---- Dataset
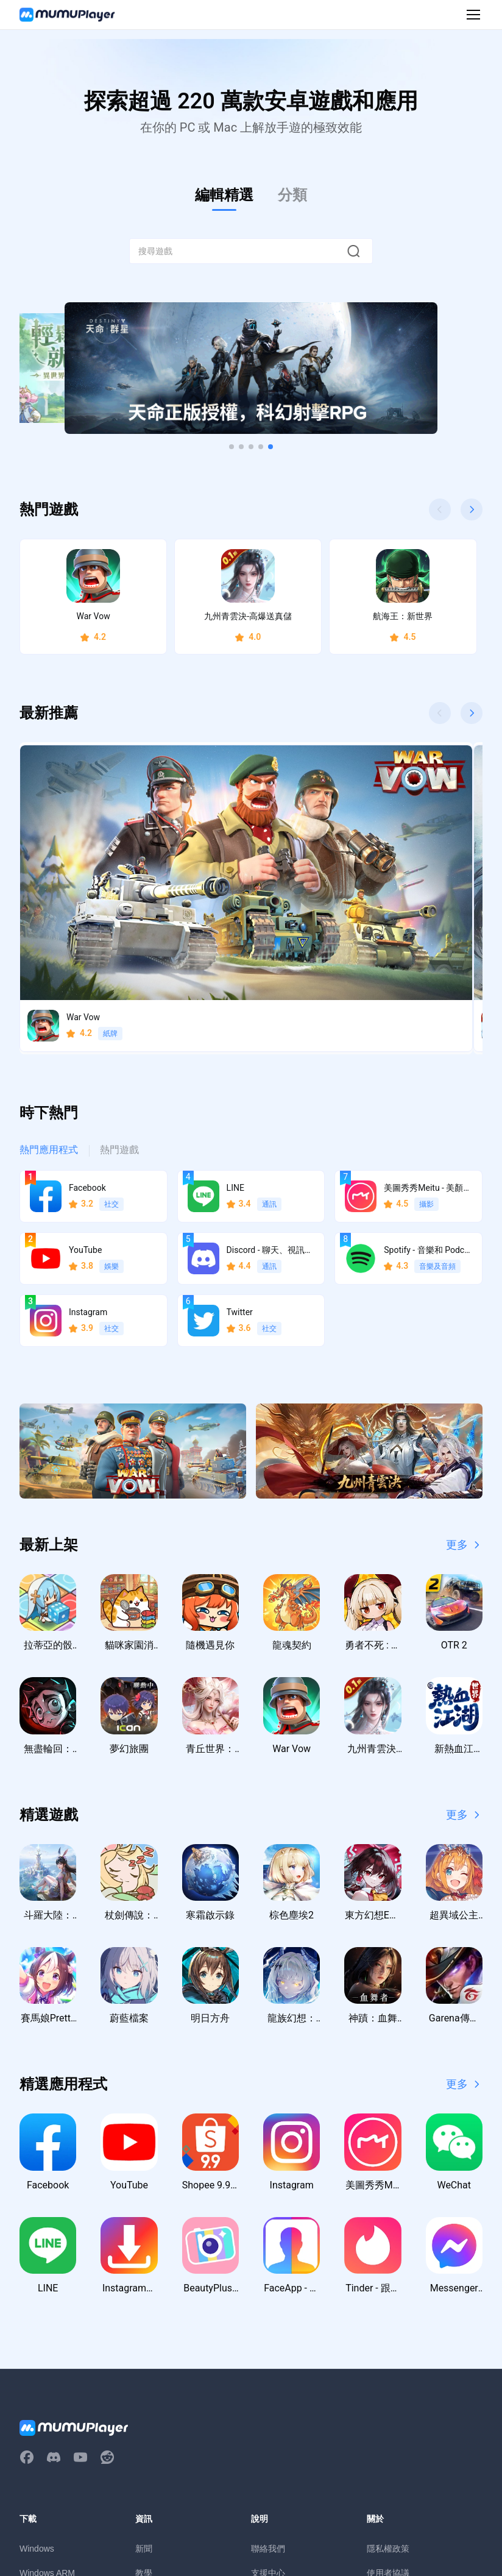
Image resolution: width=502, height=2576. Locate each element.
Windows (36, 2365)
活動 (143, 2414)
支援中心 (268, 2389)
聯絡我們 (268, 2365)
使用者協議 (388, 2389)
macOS (33, 2414)
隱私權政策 (388, 2365)
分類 (292, 195)
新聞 (143, 2365)
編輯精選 (224, 195)
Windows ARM (47, 2389)
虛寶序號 (152, 2438)
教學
--------
Your answer must contain the full data, repeated exactly, without pictures.

Image resolution: width=502, height=2576. Locate each element.
Windows (36, 2365)
活動 (143, 2414)
支援中心 (268, 2389)
聯絡我們 (268, 2365)
使用者協議 (388, 2389)
macOS (33, 2414)
隱私權政策 (388, 2365)
分類 (292, 195)
新聞 (143, 2365)
編輯精選 (224, 195)
Windows ARM (47, 2389)
虛寶序號 (152, 2438)
教學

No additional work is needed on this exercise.